**RECORDED DATA:**
▼▼▼
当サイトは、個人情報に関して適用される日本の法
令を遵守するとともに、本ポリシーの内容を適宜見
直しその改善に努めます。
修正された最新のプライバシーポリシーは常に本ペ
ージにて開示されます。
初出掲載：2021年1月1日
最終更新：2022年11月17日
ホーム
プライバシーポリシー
▲▲▲
▼▼▼
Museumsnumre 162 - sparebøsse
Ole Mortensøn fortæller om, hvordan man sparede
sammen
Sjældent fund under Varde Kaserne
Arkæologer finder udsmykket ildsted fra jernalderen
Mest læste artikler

▲▲▲
▼▼▼
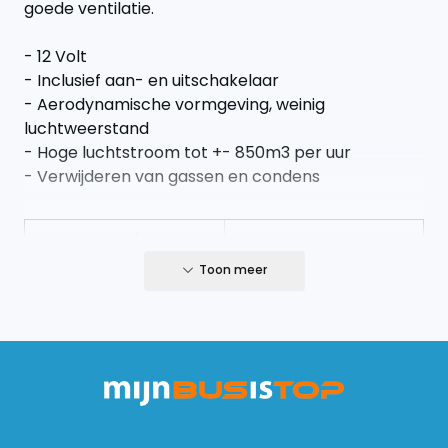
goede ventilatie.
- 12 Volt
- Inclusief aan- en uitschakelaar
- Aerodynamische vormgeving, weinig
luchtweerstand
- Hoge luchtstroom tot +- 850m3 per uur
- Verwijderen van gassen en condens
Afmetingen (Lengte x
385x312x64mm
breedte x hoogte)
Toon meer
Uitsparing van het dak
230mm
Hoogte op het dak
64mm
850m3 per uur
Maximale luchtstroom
▲▲▲
**WHAT THE TASK ASKS:**
Where in the records does the word "luchtstroom" appear? Copy each line that holds it.

**EXERCISE RESULT:**
- Hoge luchtstroom tot +- 850m3 per uur
Maximale luchtstroom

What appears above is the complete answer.